Juan Pablo Montoya prepares himself for IndyCar challenges

Jerry Markland

Juan Pablo Montoya hasn't driven an Indy car since 2000 but he believes the current car may suit his driving style.

Juan Pablo Montoya has spent the past seven years competing in NASCAR and it's an experience he believes will help him in his return to the IndyCar Series next season for Team Penske.

"I think you learn so many things about the cars that you will never understand, or believe or see," Montoya said over the weekend at New Hampshire Motor Speedway. "There are a lot more basic things that you ignore in open wheel...There are a lot of things to learn.

"And as I said at the beginning of this week, it is going to be an uphill battle in a lot of ways, but I am looking forward to the challenge."

He faces many of the same challenges that AJ Allmendinger endured in his brief return to IndyCar last season. Allmendinger competed in five races for Penske last season and led laps in the Indianapolis 500 but struggled to adapt on road and street courses in the radically revolutionary IR-12 chassis.

Like Allmendinger, Montoya has a background in open wheel racing, earning the 1999 CART championship, a victory in the 2000 Indianapolis 500 and seven Grand Prix wins in Formula One from 2001-2006.

The new IndyCar chassis is said to considerably more difficult to drive than its predecessors and Allmendinger was only able to score a best road/street course finish of 19th at Barber Motorsports Park in April.

His IndyCar tenure was perhaps marred by a pair of first lap, first turn accidents in the June Detroit doubleheader. That was the final event on his planned IndyCar schedule for Penske and he has since announced his full-time Sprint Cup return next season for JTG-Daugherty Racing.

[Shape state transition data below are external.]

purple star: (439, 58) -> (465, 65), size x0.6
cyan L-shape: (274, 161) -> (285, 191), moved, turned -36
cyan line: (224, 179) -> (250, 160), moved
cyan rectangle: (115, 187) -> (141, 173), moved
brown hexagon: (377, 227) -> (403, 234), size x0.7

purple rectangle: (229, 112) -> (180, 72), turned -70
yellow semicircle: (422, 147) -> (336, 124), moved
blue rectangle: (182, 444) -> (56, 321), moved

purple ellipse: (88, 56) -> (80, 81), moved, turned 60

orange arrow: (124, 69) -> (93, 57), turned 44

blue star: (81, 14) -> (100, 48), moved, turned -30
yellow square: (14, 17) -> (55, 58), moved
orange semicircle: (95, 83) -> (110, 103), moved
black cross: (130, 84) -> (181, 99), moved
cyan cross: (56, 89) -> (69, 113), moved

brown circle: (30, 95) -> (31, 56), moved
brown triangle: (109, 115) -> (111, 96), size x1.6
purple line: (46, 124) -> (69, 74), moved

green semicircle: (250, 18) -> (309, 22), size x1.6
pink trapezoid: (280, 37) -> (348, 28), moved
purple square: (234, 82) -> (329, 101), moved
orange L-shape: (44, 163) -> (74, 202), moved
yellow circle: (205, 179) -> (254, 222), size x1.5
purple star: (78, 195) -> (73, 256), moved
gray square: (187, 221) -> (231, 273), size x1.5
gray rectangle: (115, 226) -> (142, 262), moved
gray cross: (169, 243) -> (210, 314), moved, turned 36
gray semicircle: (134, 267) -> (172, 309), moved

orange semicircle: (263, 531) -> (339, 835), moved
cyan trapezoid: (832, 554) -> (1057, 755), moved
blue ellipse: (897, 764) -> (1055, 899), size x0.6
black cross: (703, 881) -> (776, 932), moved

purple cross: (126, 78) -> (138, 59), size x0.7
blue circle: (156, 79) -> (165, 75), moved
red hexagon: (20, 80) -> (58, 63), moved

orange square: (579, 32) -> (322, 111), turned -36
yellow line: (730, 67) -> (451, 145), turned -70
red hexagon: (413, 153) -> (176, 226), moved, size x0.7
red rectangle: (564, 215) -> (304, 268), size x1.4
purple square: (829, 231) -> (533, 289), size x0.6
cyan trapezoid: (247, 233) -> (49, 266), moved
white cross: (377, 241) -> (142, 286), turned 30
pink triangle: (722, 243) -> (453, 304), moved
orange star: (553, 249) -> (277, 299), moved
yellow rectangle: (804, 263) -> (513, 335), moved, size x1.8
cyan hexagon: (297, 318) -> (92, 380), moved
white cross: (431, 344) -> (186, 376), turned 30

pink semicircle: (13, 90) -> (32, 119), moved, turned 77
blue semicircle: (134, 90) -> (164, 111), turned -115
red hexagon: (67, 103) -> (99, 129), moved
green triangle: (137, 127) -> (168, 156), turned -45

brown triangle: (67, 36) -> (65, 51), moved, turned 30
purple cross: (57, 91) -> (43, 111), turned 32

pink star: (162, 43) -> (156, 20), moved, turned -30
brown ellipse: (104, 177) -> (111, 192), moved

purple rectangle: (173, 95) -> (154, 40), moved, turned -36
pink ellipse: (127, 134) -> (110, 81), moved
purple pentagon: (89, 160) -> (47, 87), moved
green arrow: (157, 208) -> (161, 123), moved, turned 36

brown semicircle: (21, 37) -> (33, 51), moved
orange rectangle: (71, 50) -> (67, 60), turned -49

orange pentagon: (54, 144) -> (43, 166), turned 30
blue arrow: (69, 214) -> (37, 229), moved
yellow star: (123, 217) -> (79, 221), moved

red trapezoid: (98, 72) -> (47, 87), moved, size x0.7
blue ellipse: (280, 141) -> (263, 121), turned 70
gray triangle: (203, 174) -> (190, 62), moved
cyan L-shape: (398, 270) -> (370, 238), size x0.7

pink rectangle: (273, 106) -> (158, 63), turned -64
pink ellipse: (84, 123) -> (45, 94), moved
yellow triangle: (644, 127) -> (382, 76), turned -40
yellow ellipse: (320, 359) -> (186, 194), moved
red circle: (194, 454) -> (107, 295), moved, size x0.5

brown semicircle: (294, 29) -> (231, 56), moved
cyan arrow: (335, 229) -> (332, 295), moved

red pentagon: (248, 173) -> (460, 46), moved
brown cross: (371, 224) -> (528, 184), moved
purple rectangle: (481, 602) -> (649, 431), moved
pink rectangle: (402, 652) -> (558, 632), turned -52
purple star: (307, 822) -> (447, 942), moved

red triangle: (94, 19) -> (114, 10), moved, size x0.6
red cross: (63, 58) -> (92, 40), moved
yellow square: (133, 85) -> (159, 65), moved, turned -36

Allmendinger was a five-time winner in the Champ Car World Series before migrating over to NASCAR. Using his fellow open-wheeler as a barometer, it may take a few starts for Montoya to adjust -- not that he's especially concerned about it.

"One of the good things about it is that when I drove [IndyCars], they were sequential -- manually sequential gearboxes. Now they are paddle shift like the F1 [car] was," Montoya said.

"It is actually...I would say...easier than it used to be...I hadn't even thought about the push-to-pass yet. There are a lot of things I am going to learn and a lot of mistakes I am going to do with the push-to-pass; not using it or overusing it and stuff.

"We'll learn, and I think the more I look at videos and prepare myself for the race, the better I am going to be."

Montoya has won two races in his Sprint Cup Series career and made the Chase for the Championship in 2009. With an average finish of 13.8, this season has been one of his best in a stock car. He was courted by Furniture Row Racing before ultimately deciding to return to IndyCar next season.